Records drawn from a dataset:
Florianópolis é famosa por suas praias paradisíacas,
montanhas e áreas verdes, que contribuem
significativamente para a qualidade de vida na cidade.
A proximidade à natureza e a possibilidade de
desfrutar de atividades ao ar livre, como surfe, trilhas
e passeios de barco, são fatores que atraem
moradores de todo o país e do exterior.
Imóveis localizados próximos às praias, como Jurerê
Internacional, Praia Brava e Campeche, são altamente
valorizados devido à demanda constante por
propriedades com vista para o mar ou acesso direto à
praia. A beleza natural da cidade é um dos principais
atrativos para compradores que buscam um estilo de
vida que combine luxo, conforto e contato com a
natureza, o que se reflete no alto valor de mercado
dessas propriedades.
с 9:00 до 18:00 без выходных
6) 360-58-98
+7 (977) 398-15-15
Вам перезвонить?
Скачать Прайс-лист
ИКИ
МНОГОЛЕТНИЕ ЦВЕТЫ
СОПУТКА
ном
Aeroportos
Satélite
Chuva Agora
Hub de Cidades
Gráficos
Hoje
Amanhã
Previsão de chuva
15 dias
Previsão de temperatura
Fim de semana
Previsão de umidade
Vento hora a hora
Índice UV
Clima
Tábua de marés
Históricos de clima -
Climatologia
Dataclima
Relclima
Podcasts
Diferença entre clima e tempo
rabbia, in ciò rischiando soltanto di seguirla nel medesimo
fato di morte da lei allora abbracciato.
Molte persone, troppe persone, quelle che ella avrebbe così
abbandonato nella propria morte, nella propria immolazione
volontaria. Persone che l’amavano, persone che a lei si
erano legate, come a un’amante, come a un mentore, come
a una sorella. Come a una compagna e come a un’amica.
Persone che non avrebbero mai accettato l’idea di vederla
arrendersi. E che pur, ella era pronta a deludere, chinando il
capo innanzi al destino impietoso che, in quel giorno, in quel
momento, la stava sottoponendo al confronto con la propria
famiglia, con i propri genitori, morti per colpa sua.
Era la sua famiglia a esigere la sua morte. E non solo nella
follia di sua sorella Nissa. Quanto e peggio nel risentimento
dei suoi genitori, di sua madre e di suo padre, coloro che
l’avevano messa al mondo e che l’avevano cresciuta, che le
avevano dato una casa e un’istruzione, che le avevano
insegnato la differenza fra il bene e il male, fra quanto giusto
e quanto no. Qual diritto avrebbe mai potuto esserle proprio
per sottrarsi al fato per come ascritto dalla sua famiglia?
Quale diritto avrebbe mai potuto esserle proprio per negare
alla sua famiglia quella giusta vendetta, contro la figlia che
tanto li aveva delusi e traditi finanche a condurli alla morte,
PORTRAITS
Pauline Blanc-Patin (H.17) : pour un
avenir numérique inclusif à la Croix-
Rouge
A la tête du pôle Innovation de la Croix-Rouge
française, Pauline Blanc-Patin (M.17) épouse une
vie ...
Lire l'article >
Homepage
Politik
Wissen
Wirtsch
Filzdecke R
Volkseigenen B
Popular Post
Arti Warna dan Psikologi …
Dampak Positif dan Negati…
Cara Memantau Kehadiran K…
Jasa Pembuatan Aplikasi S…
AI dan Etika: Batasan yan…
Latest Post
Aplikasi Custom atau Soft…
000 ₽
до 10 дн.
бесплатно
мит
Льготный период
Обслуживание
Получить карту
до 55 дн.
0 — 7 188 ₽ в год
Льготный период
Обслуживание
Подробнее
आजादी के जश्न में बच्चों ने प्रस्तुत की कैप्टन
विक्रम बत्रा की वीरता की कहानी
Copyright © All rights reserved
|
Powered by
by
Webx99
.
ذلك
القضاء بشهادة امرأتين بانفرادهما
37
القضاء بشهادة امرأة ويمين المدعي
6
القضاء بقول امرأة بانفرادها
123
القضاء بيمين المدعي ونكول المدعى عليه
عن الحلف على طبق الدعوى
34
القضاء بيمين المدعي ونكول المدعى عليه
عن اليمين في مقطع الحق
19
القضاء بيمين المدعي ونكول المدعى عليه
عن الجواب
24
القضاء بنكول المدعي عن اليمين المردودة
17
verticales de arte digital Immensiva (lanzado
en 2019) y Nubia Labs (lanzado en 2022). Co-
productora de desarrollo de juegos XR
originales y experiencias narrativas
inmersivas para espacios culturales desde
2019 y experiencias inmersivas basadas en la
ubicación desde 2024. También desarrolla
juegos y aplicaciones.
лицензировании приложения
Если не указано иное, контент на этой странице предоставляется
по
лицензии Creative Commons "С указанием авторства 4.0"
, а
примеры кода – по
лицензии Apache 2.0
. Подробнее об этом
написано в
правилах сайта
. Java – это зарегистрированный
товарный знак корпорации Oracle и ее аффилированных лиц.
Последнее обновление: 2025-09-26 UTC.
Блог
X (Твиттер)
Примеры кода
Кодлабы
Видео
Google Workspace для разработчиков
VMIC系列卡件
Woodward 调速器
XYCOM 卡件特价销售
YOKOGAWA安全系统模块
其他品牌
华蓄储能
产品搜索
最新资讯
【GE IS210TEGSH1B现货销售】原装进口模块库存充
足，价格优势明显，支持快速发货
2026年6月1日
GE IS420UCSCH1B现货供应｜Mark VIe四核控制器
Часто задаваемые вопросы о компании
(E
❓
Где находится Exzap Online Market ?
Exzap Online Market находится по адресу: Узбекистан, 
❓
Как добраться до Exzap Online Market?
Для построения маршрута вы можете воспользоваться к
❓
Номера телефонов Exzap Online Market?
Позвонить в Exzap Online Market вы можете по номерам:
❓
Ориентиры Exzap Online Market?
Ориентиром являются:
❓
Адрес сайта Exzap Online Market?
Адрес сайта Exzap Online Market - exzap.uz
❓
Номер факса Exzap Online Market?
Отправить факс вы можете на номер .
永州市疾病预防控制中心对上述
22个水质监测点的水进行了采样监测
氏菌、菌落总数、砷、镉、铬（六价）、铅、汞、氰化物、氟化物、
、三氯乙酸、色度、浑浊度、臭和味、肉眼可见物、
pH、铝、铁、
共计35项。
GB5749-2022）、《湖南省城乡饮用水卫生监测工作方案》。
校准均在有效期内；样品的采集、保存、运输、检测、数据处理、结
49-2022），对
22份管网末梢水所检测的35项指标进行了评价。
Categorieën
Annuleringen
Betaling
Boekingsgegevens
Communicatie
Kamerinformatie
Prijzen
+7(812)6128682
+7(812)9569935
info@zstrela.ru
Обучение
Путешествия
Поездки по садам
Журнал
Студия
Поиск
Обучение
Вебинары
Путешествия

WHAT TO WORK ON: Would you reproduce all of the data exactly, without a single alteration?

SOLUTION:
Florianópolis é famosa por suas praias paradisíacas,
montanhas e áreas verdes, que contribuem
significativamente para a qualidade de vida na cidade.
A proximidade à natureza e a possibilidade de
desfrutar de atividades ao ar livre, como surfe, trilhas
e passeios de barco, são fatores que atraem
moradores de todo o país e do exterior.
Imóveis localizados próximos às praias, como Jurerê
Internacional, Praia Brava e Campeche, são altamente
valorizados devido à demanda constante por
propriedades com vista para o mar ou acesso direto à
praia. A beleza natural da cidade é um dos principais
atrativos para compradores que buscam um estilo de
vida que combine luxo, conforto e contato com a
natureza, o que se reflete no alto valor de mercado
dessas propriedades.
с 9:00 до 18:00 без выходных
6) 360-58-98
+7 (977) 398-15-15
Вам перезвонить?
Скачать Прайс-лист
ИКИ
МНОГОЛЕТНИЕ ЦВЕТЫ
СОПУТКА
ном
Aeroportos
Satélite
Chuva Agora
Hub de Cidades
Gráficos
Hoje
Amanhã
Previsão de chuva
15 dias
Previsão de temperatura
Fim de semana
Previsão de umidade
Vento hora a hora
Índice UV
Clima
Tábua de marés
Históricos de clima -
Climatologia
Dataclima
Relclima
Podcasts
Diferença entre clima e tempo
rabbia, in ciò rischiando soltanto di seguirla nel medesimo
fato di morte da lei allora abbracciato.
Molte persone, troppe persone, quelle che ella avrebbe così
abbandonato nella propria morte, nella propria immolazione
volontaria. Persone che l’amavano, persone che a lei si
erano legate, come a un’amante, come a un mentore, come
a una sorella. Come a una compagna e come a un’amica.
Persone che non avrebbero mai accettato l’idea di vederla
arrendersi. E che pur, ella era pronta a deludere, chinando il
capo innanzi al destino impietoso che, in quel giorno, in quel
momento, la stava sottoponendo al confronto con la propria
famiglia, con i propri genitori, morti per colpa sua.
Era la sua famiglia a esigere la sua morte. E non solo nella
follia di sua sorella Nissa. Quanto e peggio nel risentimento
dei suoi genitori, di sua madre e di suo padre, coloro che
l’avevano messa al mondo e che l’avevano cresciuta, che le
avevano dato una casa e un’istruzione, che le avevano
insegnato la differenza fra il bene e il male, fra quanto giusto
e quanto no. Qual diritto avrebbe mai potuto esserle proprio
per sottrarsi al fato per come ascritto dalla sua famiglia?
Quale diritto avrebbe mai potuto esserle proprio per negare
alla sua famiglia quella giusta vendetta, contro la figlia che
tanto li aveva delusi e traditi finanche a condurli alla morte,
PORTRAITS
Pauline Blanc-Patin (H.17) : pour un
avenir numérique inclusif à la Croix-
Rouge
A la tête du pôle Innovation de la Croix-Rouge
française, Pauline Blanc-Patin (M.17) épouse une
vie ...
Lire l'article >
Homepage
Politik
Wissen
Wirtsch
Filzdecke R
Volkseigenen B
Popular Post
Arti Warna dan Psikologi …
Dampak Positif dan Negati…
Cara Memantau Kehadiran K…
Jasa Pembuatan Aplikasi S…
AI dan Etika: Batasan yan…
Latest Post
Aplikasi Custom atau Soft…
000 ₽
до 10 дн.
бесплатно
мит
Льготный период
Обслуживание
Получить карту
до 55 дн.
0 — 7 188 ₽ в год
Льготный период
Обслуживание
Подробнее
आजादी के जश्न में बच्चों ने प्रस्तुत की कैप्टन
विक्रम बत्रा की वीरता की कहानी
Copyright © All rights reserved
|
Powered by
by
Webx99
.
ذلك
القضاء بشهادة امرأتين بانفرادهما
37
القضاء بشهادة امرأة ويمين المدعي
6
القضاء بقول امرأة بانفرادها
123
القضاء بيمين المدعي ونكول المدعى عليه
عن الحلف على طبق الدعوى
34
القضاء بيمين المدعي ونكول المدعى عليه
عن اليمين في مقطع الحق
19
القضاء بيمين المدعي ونكول المدعى عليه
عن الجواب
24
القضاء بنكول المدعي عن اليمين المردودة
17
verticales de arte digital Immensiva (lanzado
en 2019) y Nubia Labs (lanzado en 2022). Co-
productora de desarrollo de juegos XR
originales y experiencias narrativas
inmersivas para espacios culturales desde
2019 y experiencias inmersivas basadas en la
ubicación desde 2024. También desarrolla
juegos y aplicaciones.
лицензировании приложения
Если не указано иное, контент на этой странице предоставляется
по
лицензии Creative Commons "С указанием авторства 4.0"
, а
примеры кода – по
лицензии Apache 2.0
. Подробнее об этом
написано в
правилах сайта
. Java – это зарегистрированный
товарный знак корпорации Oracle и ее аффилированных лиц.
Последнее обновление: 2025-09-26 UTC.
Блог
X (Твиттер)
Примеры кода
Кодлабы
Видео
Google Workspace для разработчиков
VMIC系列卡件
Woodward 调速器
XYCOM 卡件特价销售
YOKOGAWA安全系统模块
其他品牌
华蓄储能
产品搜索
最新资讯
【GE IS210TEGSH1B现货销售】原装进口模块库存充
足，价格优势明显，支持快速发货
2026年6月1日
GE IS420UCSCH1B现货供应｜Mark VIe四核控制器
Часто задаваемые вопросы о компании
(E
❓
Где находится Exzap Online Market ?
Exzap Online Market находится по адресу: Узбекистан, 
❓
Как добраться до Exzap Online Market?
Для построения маршрута вы можете воспользоваться к
❓
Номера телефонов Exzap Online Market?
Позвонить в Exzap Online Market вы можете по номерам:
❓
Ориентиры Exzap Online Market?
Ориентиром являются:
❓
Адрес сайта Exzap Online Market?
Адрес сайта Exzap Online Market - exzap.uz
❓
Номер факса Exzap Online Market?
Отправить факс вы можете на номер .
永州市疾病预防控制中心对上述
22个水质监测点的水进行了采样监测
氏菌、菌落总数、砷、镉、铬（六价）、铅、汞、氰化物、氟化物、
、三氯乙酸、色度、浑浊度、臭和味、肉眼可见物、
pH、铝、铁、
共计35项。
GB5749-2022）、《湖南省城乡饮用水卫生监测工作方案》。
校准均在有效期内；样品的采集、保存、运输、检测、数据处理、结
49-2022），对
22份管网末梢水所检测的35项指标进行了评价。
Categorieën
Annuleringen
Betaling
Boekingsgegevens
Communicatie
Kamerinformatie
Prijzen
+7(812)6128682
+7(812)9569935
info@zstrela.ru
Обучение
Путешествия
Поездки по садам
Журнал
Студия
Поиск
Обучение
Вебинары
Путешествия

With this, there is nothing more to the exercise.